4 魔法学校の最終学年
キラは一週間、魔力操作の自主練をした。
そして出来ているかどうかの試験が行われて無事試験に通った。
これで皆と同じ授業が受けられる。
この学年は後半年で卒業なので急ぎ足で皆に追いつかなければならないだろう。
彼等が今やっているのは自分の得意属性を見極めて、それを延ばすことらしい。
皆、得意不得意があり、偏りがあって不得意を伸ばすには難しいそうだ。
キラもやってみたが、特にこれというのはなかった。強いて言えば闇が魔力の通りが良いような感じがする。そう教師に伝えると、
「ほう、闇か。珍しい物が得意だね。やはり生まれつき魔法使いだと違う物なのかな。」
と言った。
これまで、クラスメートとの接点は全くない。そろそろ友達が欲しいなと思うキラだった。
得意属性に分かれて魔法の練習をするのだが、闇が得意なのはキラしかいない。
「失敗した。また1人になって仕舞った。」
皆がいるのは水属性や火属性が多いようだ。あっちが得意だと言っておけば今頃は皆と授業を受けられたのに、間が悪いキラだった。
ふと見ると、横にも1人で練習している生徒がいた。彼は光属性の練習をしている。
「君も一人だね。」
思い切って声を掛けてみた。
「ああ、俺は本当は土属性が得意なんだ。だけど、俺の実家は神殿だ。如何しても光を覚えたくてね。不得意を伸ばすことは難しいけど頑張っているんだ。」
と言ってニヤリと笑った。
何となく良い感じだ。友達になって貰えるかも知れない。
光はキラも使える。一緒にやろうと言う事になった。教本の光の項目が頭の中に流れていく。それをなぞって魔法を使っていく。
「オー、もう出来てるじゃないか。俺にも教えてくれないか。」
「良いよ。僕の言ったとおりに魔力を流してみて。」
ただ、教本に書いているとおりに誘導してゆく。すると彼の掌に薄らと光の魔法が浮かび上がった。
彼は大喜びをしてキラに感謝をしている。
『彼は、本当は光も得意だったんじゃあないのか?本の読み込みが足りないだけだったような気がする。』
コッソリ、キラは考えていた。
「俺はスタントン・マイヤーって言うんだ。よろしくな。」
「僕はキラ、えーと、キラ・ドルトン」
「知ってる。君は有名だ、生まれつきの魔法使いは今では一人だけだ。いや、君と二人か。」
そうなんだ、そんなに珍しいなら、村で誰も知らないのは当たり前のことだった。
王都に来て友達も出来そうだ。その内、父の知り合いにも挨拶に行かなければならないだろうが、もう少し街の中の様子を知ってからでないと行くことは出来ないだろう。
スタントンとは、それから毎日一緒に魔法の練習をする中になった。
「俺は本当は死んでたかも知れないんだってさ。」
「何故?」
「この目に埋めた魔石のせいだ。頭部に魔石を埋めるのは死ぬ確率が高いんだ。然もこの魔密度密度が高い。俺が耐えきることが出来なければ魔石を埋めた処から腐って行って仕舞う。普通は手に埋めているだろう?あれは失敗したら片手を切り落とす事が出来るようにしているんだ。」
恐ろしいことを聞いた。そこまでして、魔法使いになりたいなんて、よく理解できないキラだった。

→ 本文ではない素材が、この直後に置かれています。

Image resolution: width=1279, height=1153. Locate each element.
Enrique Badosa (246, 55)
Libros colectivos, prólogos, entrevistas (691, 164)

この国は魔法使いの力で発展してきた。他国に魔法の道具や、魔法使いを派遣したりしている。
他国でも稀に魔石持ちが生れているみたいだが、殆どが気味悪がって生れて直ぐに殺されたり見世物小屋に売られたりするそうだ。
魔法を使うには教育と高度な技術が必要だ。他国にはそれが分らないために魔法使いは殆どいないそうだ。
キラも似たような扱いだった。国の中でも知っている人は殆どいない。父の言うとおりになっていたかも知れないのだ。運良くセレスティンと巡り会えたお陰で、今はこうしていられる。
「君の実家は神殿だっていってたね。神殿ではどんなことをしているの?」
「薬を作ったりしている。神殿で作った薬は人気があるんだ。効き目が良いんだってさ。俺には同じに感じるけどね。後は孤児院もある。」
そしてコッソリ教えてくれたのは、実はスタントンは孤児だと言うことだった。小さいときに魔石を埋められ成功したので養子に為てもらえたのだという。3人の孤児が試して生き残ったのはスタントンだけだったそうだ。
何となく、神殿のイメージが悪くなった。キラが考えていた神様とは違いすぎた。人体実験に子供を使っているような、嫌な感じだ。
何にしてもこの国は魔法使いが重宝されている。
キラも同じだ。魔石があったから、養子に為てもらえたのだから。